Kindergarten teacher Susan Kimball of Sikeston, Missouri, testified in a legislative hearing that her bosses and fellow teachers had pressured her and others not to speak negatively about Common Core in public or online, lest they face repercussions at work.
“In a professional development meeting … in November, and at a faculty meeting in January, we were told in my building, and I quote, ‘Be careful about what you post on Facebook, or talk about in the public regarding Common Core. Don’t say anything negative. It could affect your job,’” Kimball recalled for the Missouri Senate Education Committee. Video of her testimony was recorded by Duane Lester, a conservative blogger, who was asked by several activists to attend and videotape the testimony and questions. (Lester says he’s not an activist on the issue, but he’s concerned about the lack of transparency and cost of implementing new standards.)

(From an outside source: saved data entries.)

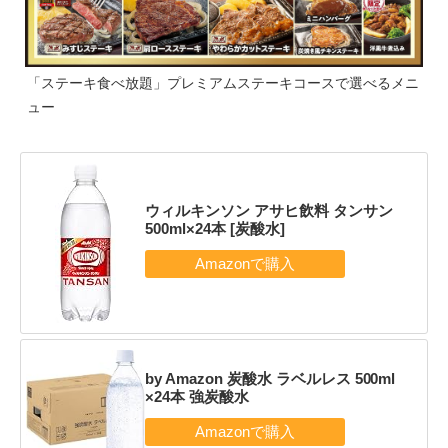
「ステーキ食べ放題」プレミアムステーキコースで選べるメニ
ュー
ウィルキンソン アサヒ飲料 タンサン
500ml×24本 [炭酸水]
by Amazon 炭酸水 ラベルレス 500ml
×24本 強炭酸水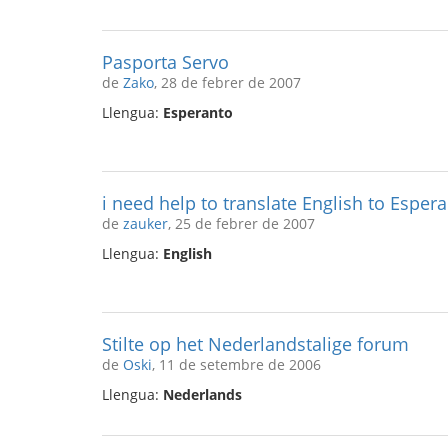
Pasporta Servo
de
Zako
, 28 de febrer de 2007
Llengua:
Esperanto
i need help to translate English to Esper
de
zauker
, 25 de febrer de 2007
Llengua:
English
Stilte op het Nederlandstalige forum
de
Oski
, 11 de setembre de 2006
Llengua:
Nederlands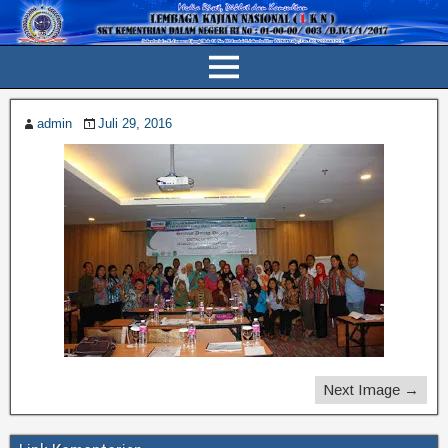
admin
Juli 29, 2016
Next Image →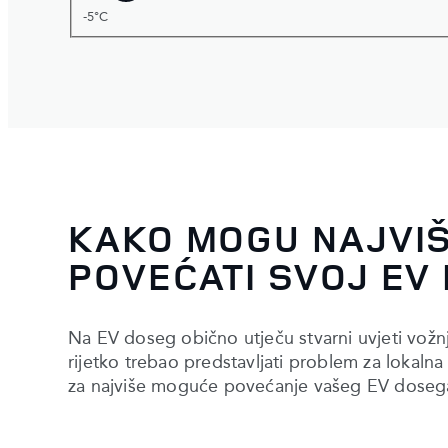
-5°C
KAKO MOGU NAJVI
POVEĆATI SVOJ EV
Na EV doseg obično utječu stvarni uvjeti vožn
rijetko trebao predstavljati problem za lokalna 
za najviše moguće povećanje vašeg EV dosega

“When I turned in a personal day request to come support the rally for House Bill 1490, I was asked by my principal, ‘Do you really want that in your personnel file?’ And then I was bullied and ostracized by my administration, a few other teachers and the president of the school board. And that continues today,” Kimball said.
Common Core is a set of math and reading curricula and tests promoted by the Obama administration; Kimball was testifying in favor of two Senate bills that would remove or curb Common Core in Missouri schools.
“It has been heart-wrenching to watch my students frustration when having to be taught these lessons, especially when I know better from all my years of teaching that this is not appropriate, but I am powerless to do anything,” she said.
The testimony comes as millions of students try out Common Core testing for the first time. The results won’t be applied to the students or given to their teachers, but instead used by the test creators to continue developing the program.
Emails to anti-Common Core organizers in Missouri were unanswered by press time.